[Guess's pseudonymous attempt to quit smoking was intimately chronicled over the course of four weeks last year on the Internet.]
The attention when the clips went live last September was crazy. I didn't know it would be that big. On the Metro, I was reading the Express paper. Suddenly I saw my face on the back. I looked up, and everyone on the train was holding up that paper. I saw dozens of myself. My mouth dropped open. I was afraid they'd recognize me, so I dropped my head. Just last week I was at a grocery store in Loudoun County, and a girl came up and said, "You're Mary!" She recognized me and was concerned: "How are you? Did you marry your fiance?

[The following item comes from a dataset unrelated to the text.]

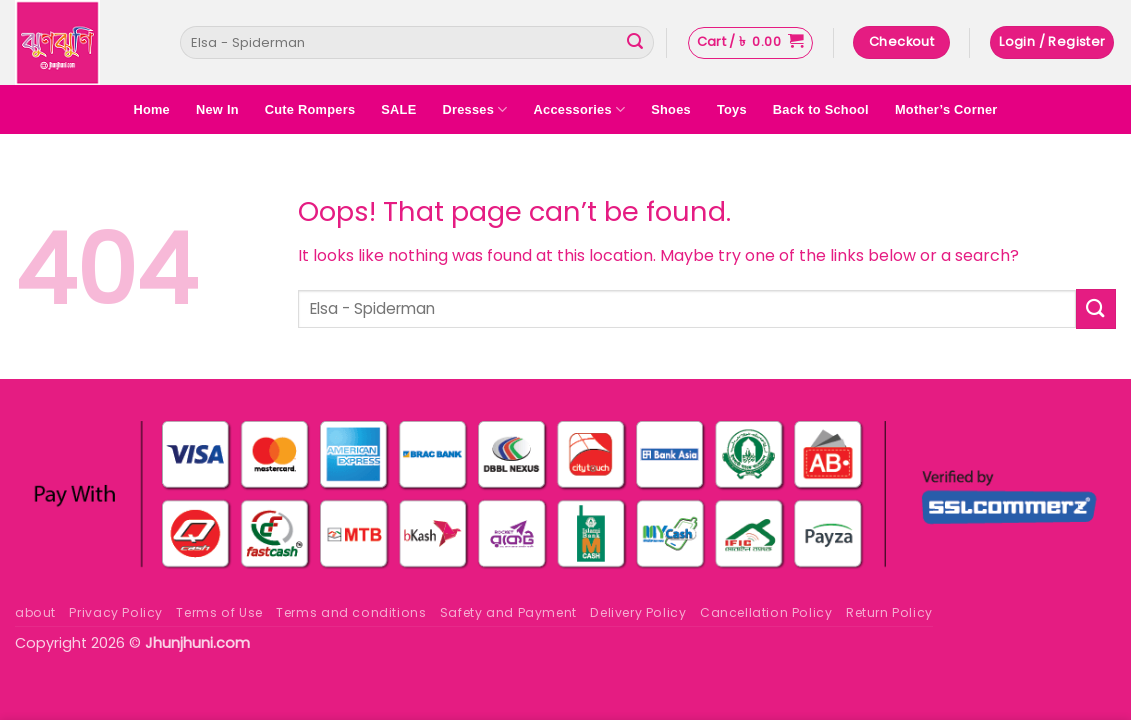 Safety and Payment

Did you stay off cigarettes?" All year I've felt like when I told people I'd relapsed [in January], they'd be angry, like "How could you!" It's humiliating. But, 100 percent, they've been very supportive.
I smoked in Germantown. I could not smoke in D.C.! Not at work, not after all those pictures of me outside the office -- I'd feel like I was a horrible person. No way. There's so many people at work who quit because of me. I was honest if they asked, but to see me? No. It would be almost like I was showing that smoking is okay after all.
In May I really quit again. My husband, he's happy [my smoking is] over again. I think I smell better to him, too. I could tell this year he was thinking, "Is this ever going to end?" I was hoping he wouldn't lose faith in me -- because I was losing faith in me. But now I'm pregnant. When my home pregnancy test came back, it made me want to run out and have a cigarette. Totally stressed. Now I'm still stressed, but I want food more than a cigarette.